Lerchenmueller Marc J, Sorenson Olav
Yale School of Management, Yale University, New Haven, CT, United States of America.
PLoS One. 2016 Jul 1;11(7):e0158731. doi: 10.1371/journal.pone.0158731. eCollection 2016.
We examined the usefulness (precision) and completeness (recall) of the Author-ity author disambiguation for PubMed articles by associating articles with scientists funded by the National Institutes of Health (NIH). In doing so, we exploited established unique identifiers-Principal Investigator (PI) IDs-that the NIH assigns to funded scientists. Analyzing a set of 36,987 NIH scientists who received their first R01 grant between 1985 and 2009, we identified 355,921 articles appearing in PubMed that would allow us to evaluate the precision and recall of the Author-ity disambiguation. We found that Author-ity identified the NIH scientists with 99.51% precision across the articles. It had a corresponding recall of 99.64%. Precision and recall, moreover, appeared stable across common and uncommon last names, across ethnic backgrounds, and across levels of scientist productivity.
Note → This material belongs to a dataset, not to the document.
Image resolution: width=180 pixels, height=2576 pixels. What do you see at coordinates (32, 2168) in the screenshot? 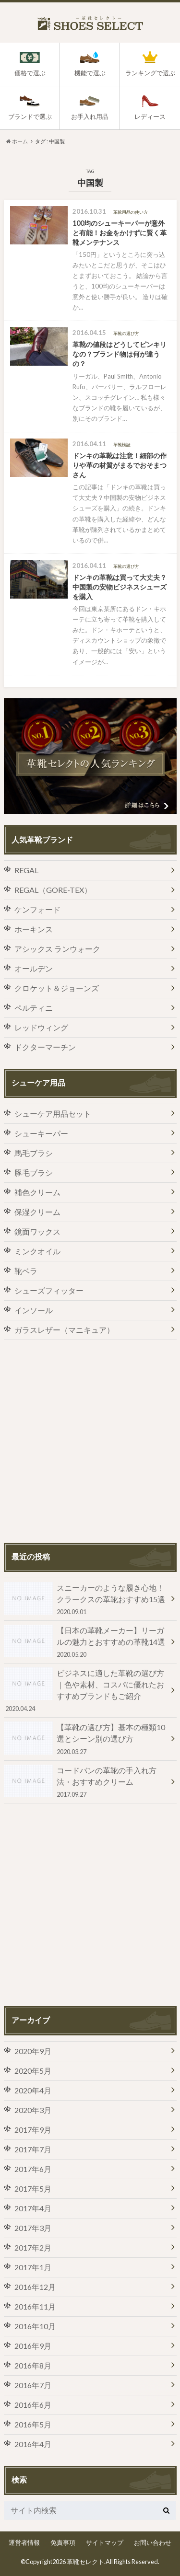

我们通过将文章与由美国国立卫生研究院(NIH)资助的科学家相关联,来检验用于PubMed文章的Author-ity作者消歧的有用性(精确率)和完整性(召回率)。在此过程中,我们利用了NIH分配给受资助科学家的既定唯一标识符——首席研究员(PI)ID。通过分析一组在1985年至2009年间获得首个R01资助的36,987名NIH科学家,我们确定了PubMed中出现的355,921篇文章,这些文章使我们能够评估Author-ity消歧的精确率和召回率。我们发现,Author-ity在这些文章中识别NIH科学家的精确率为99.51%。其相应的召回率为99.64%。此外,精确率和召回率在常见和不常见姓氏、不同种族背景以及不同科学家生产力水平之间似乎保持稳定。